In any sport, youth players are judged strangely. As teenagers they become the receptacles for all the hopes and dreams of a team's supporters. A talented youngster is nothing but potential. Their strengths will only get stronger and their weaknesses can largely be coached or trained away. You hear comparisons to players that they could possibly be. You see YouTube highlight videos set to dreadful house music that show them making fools of defenses and scoring goal after goal.
And on top of all that, they are the closest thing we as fans can come to identifying with players on the team. Even if they weren't childhood supporters like Kane, these players were nurtured and supported by the team at a young age. It becomes easy to tell ourselves that not only do they love the club like we do, but that they could be the answer to what our team needs. Then you see them play. And it turns out they're not the next big thing. And they can't do this, and they can't do that, and if they make that run again you're going to strangle them. They're not big buckets of potential anymore, they're just another player. And we move on to the next next big thing.
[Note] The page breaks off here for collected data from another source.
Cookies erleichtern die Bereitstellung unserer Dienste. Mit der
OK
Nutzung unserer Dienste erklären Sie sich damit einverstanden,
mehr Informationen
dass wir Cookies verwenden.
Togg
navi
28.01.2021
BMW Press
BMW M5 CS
And dream about what they could do for the club.
By the time the 2013 season rolled around, expectations had fallen for Kane. When Cartilage Free Captain did our prospect rankings for the season. Kane ranked number 7, two spots below Adam Smith, who is no longer with the club. Bryan had cooled considerably from his evaluation two years earlier:
As I said, Kane is a Premier League player right now. His ceiling is probably "capable Premier League striker". You know, that guy that can go out and score 12-15 goals for a mid-table team. Basically, he's Steven Fletcher who has had seven consecutive seasons with at least 11 goals. I know that doesn't wow you, but not every player gets to be Dimitar Berbatov or Francesco Totti, which if I was going to wax eloquent would be who I would compare Kane to.
In two years Kane went from a player that could break into our first team at the age of 16 to a guy who would probably be best remembered for helping save some mid table team from relegation one year. Those that still advocated for him argued that he had been misused or undervalued by bad coaches. While I don't doubt that any who made this evaluation genuinely believed it, it felt more like clutching at straws than anything else.
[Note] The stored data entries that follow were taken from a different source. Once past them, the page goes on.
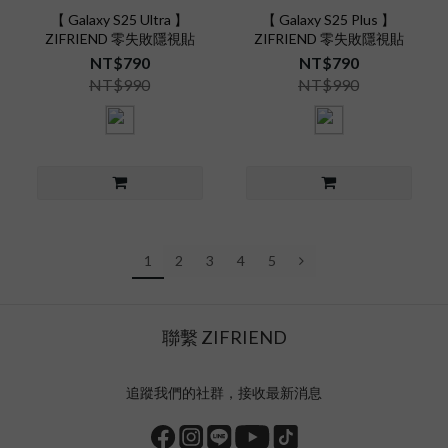
【 Galaxy S25 Ultra 】
【 Galaxy S25 Plus 】
ZIFRIEND 零失敗隱視貼
ZIFRIEND 零失敗隱視貼
NT$790
NT$790
NT$990
NT$990
1
2
3
4
5
聯繫 ZIFRIEND
追蹤我們的社群，接收最新消息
This is what makes Kane's ascent during 2014 so remarkable. No one saw it coming. He's not the youth prospect who naturally evolved into a big star like everyone had expected. He was a young player, and clearly still developing, but at no step between the U-18s in 2009-10 and the starts he received in 2014 did he look like the kind of player who would net more than twenty goals in a single season.
On December 31, 2013, there wasn't a single Tottenham fan who thought that Kane would be anywhere near a serious discussion of who should be leading Spurs' attack. And then somehow, the moment he was given regular minutes at the end of the 2013-2014 season, Harry Kane was an elite striker, scoring goals and getting into good shooting positions at rates that put him alongside the best that the Premier League had to offer.
The fact that he's become not just a productive player, but a potentially elite player is completely ridiculous, and thus, so was the reaction to it. Despite being on the radars of Spurs fans for since 2009, Harry Kane's 2014 came as a complete and total surprise. With no burden of expectation, Kane's progress started as a joke and when the joke never stopped, football fans were forced to do the one thing that is hardest in the world for them: sit back and enjoy it.